Morrey Mark E, Morrey Bernard F, Sanchez-Sotelo Joaquin, Barlow Jonathon D, O'Driscoll Shawn
Department of Orthopaedic Surgery, Mayo Clinic, Rochester, MN, 55905, USA.
J Clin Orthop Trauma. 2021 Jun 12;20:101477. doi: 10.1016/j.jcot.2021.101477. eCollection 2021 Sep.
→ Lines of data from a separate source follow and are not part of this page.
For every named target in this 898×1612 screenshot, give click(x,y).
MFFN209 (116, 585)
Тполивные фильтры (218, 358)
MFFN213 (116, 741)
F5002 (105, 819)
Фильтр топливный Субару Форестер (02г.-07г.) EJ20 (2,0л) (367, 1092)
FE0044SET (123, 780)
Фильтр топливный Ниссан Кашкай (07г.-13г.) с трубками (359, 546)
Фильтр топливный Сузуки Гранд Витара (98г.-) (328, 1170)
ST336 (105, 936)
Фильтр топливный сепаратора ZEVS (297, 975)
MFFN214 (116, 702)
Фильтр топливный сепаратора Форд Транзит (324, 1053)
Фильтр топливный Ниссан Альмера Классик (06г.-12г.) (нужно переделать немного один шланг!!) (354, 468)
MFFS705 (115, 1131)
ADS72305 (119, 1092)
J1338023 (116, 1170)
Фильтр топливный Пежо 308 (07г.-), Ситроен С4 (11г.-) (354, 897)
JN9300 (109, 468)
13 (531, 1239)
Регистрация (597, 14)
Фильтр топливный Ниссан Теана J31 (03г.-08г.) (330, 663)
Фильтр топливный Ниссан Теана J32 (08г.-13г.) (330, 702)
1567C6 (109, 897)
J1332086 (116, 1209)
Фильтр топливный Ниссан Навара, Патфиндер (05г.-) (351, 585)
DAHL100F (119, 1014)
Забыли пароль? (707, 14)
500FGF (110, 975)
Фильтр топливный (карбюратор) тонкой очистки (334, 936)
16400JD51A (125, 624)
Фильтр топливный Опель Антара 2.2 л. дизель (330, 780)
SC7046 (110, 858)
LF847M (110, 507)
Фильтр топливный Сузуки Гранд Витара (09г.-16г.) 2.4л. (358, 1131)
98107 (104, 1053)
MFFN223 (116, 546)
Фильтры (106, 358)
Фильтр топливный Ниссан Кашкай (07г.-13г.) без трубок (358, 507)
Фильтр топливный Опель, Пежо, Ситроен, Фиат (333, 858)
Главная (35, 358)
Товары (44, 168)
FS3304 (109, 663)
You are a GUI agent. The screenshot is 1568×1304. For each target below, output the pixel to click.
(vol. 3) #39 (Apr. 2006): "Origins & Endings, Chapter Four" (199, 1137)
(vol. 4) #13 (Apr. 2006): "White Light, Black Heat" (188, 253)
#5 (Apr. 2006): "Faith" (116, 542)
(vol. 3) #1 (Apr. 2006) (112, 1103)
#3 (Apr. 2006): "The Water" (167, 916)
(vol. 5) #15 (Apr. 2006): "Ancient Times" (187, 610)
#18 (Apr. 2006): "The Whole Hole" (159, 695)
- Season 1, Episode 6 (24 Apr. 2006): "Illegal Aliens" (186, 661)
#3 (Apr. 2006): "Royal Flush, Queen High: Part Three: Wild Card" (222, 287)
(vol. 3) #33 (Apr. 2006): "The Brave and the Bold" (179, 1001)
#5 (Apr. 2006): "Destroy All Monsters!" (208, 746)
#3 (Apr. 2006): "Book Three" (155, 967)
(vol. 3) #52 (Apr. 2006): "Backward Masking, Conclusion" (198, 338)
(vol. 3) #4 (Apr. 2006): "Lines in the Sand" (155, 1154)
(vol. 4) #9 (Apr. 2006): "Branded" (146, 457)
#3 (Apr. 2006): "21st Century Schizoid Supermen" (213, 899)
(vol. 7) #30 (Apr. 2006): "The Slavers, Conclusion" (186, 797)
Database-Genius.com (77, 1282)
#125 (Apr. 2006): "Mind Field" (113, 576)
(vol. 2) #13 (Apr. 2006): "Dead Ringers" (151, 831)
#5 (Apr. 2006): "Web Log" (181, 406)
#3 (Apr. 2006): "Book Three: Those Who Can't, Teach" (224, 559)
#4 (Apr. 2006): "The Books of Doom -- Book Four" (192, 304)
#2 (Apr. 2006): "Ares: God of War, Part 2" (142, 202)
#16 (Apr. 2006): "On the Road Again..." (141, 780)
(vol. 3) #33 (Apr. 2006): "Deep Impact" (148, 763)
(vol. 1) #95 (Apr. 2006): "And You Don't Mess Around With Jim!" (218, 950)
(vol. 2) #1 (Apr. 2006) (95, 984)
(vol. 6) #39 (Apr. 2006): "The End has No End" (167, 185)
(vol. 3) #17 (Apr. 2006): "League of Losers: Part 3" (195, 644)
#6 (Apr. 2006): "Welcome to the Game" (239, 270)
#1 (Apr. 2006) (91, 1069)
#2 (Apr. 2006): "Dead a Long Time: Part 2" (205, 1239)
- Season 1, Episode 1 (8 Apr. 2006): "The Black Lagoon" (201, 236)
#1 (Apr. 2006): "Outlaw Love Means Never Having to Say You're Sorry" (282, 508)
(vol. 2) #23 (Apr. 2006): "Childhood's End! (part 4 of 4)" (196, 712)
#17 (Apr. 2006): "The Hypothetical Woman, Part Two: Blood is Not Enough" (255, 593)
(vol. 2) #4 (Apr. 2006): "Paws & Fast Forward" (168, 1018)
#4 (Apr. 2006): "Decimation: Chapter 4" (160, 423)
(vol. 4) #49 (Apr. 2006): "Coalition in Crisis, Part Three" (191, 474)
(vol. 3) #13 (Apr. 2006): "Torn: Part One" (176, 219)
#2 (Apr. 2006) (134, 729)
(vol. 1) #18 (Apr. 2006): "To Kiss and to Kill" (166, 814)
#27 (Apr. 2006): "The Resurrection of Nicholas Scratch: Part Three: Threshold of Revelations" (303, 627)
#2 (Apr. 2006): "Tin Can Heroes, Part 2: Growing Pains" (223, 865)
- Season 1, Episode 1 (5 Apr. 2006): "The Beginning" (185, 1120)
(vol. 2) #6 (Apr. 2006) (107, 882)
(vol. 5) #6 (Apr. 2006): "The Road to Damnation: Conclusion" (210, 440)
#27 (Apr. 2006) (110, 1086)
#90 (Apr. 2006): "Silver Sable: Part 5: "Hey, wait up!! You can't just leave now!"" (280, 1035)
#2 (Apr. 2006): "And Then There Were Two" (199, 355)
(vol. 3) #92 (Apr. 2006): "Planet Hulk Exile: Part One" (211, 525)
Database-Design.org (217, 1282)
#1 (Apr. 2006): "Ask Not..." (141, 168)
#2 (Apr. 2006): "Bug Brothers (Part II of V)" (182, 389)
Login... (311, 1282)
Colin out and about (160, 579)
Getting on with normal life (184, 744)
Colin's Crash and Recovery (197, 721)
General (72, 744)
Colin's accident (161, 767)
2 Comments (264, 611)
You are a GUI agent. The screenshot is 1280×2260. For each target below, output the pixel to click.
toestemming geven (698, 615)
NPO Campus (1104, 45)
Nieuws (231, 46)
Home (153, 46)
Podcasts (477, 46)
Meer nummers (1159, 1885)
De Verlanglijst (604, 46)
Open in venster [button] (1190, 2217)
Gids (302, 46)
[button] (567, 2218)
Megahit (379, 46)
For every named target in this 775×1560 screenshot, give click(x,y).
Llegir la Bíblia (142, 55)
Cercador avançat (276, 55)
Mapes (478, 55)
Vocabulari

Distal humeral fractures in adults are challenging injuries. They often require surgical intervention in form of internal fixation or total elbow arthroplasty which is being increasingly used in physiologically elderly patients with comminuted fractures. Careful preoperative evaluation including type of fracture, quality of bone, pre-existing conditions and functional demand help in deciding optimal treatment. CT scans including 2D and 3D reconstructions are almost mandatory in proper planning of the surgical treatment. In most cases with a healthy physiologically young patient, ORIF is the treatment of choice. Biomechanical studies have shown that parallel plating resists rotational deformity to a greater degree than 90/90 plating allowing supracondylar union. Accurate realignment of articular fragments and compression at the supracondylar area is key to the success of the internal fixation. Main cause of failure of fixation is the nonunion or malunion in the supracondylar area. The principles described by O'Driscoll et al. allow for rigid fixation of the distal articular fragments and compression at the supracondylar level which is vital to healing and the prevention of hardware failure, and nonunion. Olecranon osteotomy improves the expodure of distal humeral articular surface but has its own share of problems and should be avoided if possible. Irritation of ulnar nerve is a common complication so it should be isolated, kept under vision throughout and if necessary, transposed anteiriorly. Nonunion or malunion of supracondylar fractures can be treated by revision ORIF or total elbow arthroplasty (TEA). Supracondylar shortening, bone grafting and contracture release are important elements of treatment of nonunions. In unreconstructable distal humerus fractures, where open reduction and internal fixation is not possible due to the small size of the fragments, severe comminution and/or poor bone quality, TEA is the treatment of choice. Triceps can be left intact as the excision of fractured fragments usually provide enough space to carry out the operation. Sometimes, the decision to perform TEA is only made after exposing the fracture so the surgeon should be comfortable in performing TEA if ORIF is not possible; and necessary instruments and implants should be available on the shelf. In spite of satisfactory outcome, overall complication rate after TEA remains high and makes surgical efficiency and technical competence of utmost importance.
成人肱骨远端骨折是具有挑战性的损伤。它们通常需要通过内固定或全肘关节置换术的形式进行手术干预,全肘关节置换术在患有粉碎性骨折的生理上较为年长的患者中越来越多地被使用。仔细的术前评估,包括骨折类型、骨质质量、既往病症和功能需求,有助于确定最佳治疗方案。在手术治疗的合理规划中,包括二维和三维重建的CT扫描几乎是必不可少的。在大多数生理上年轻且健康的患者中,切开复位内固定术(ORIF)是首选治疗方法。生物力学研究表明,平行钢板比90/90钢板在更大程度上抵抗旋转畸形,从而允许髁上愈合。关节面碎片的精确复位和髁上区域的加压是内固定成功的关键。固定失败的主要原因是髁上区域的不愈合或畸形愈合。奥德里斯科尔等人描述的原则允许对远端关节面碎片进行牢固固定,并在髁上水平进行加压,这对愈合以及预防内固定物失败和不愈合至关重要。鹰嘴截骨术可改善肱骨远端关节面的暴露,但也有其自身的问题,应尽可能避免。尺神经激惹是一种常见并发症,因此应将其分离,全程保持可视,如果必要,可向前移位。髁上骨折的不愈合或畸形愈合可通过翻修切开复位内固定术或全肘关节置换术(TEA)治疗。髁上缩短、植骨和挛缩松解是不愈合治疗的重要环节。在无法进行切开复位内固定的不可重建的肱骨远端骨折中,由于碎片尺寸小、严重粉碎和/或骨质质量差,全肘关节置换术是首选治疗方法。肱三头肌可以保持完整,因为切除骨折碎片通常能提供足够的操作空间。有时,只有在暴露骨折后才决定进行全肘关节置换术,因此如果无法进行切开复位内固定术,外科医生应熟练掌握全肘关节置换术;并且应备有必要的器械和植入物。尽管结果令人满意,但全肘关节置换术后的总体并发症发生率仍然很高,这使得手术效率和技术能力至关重要。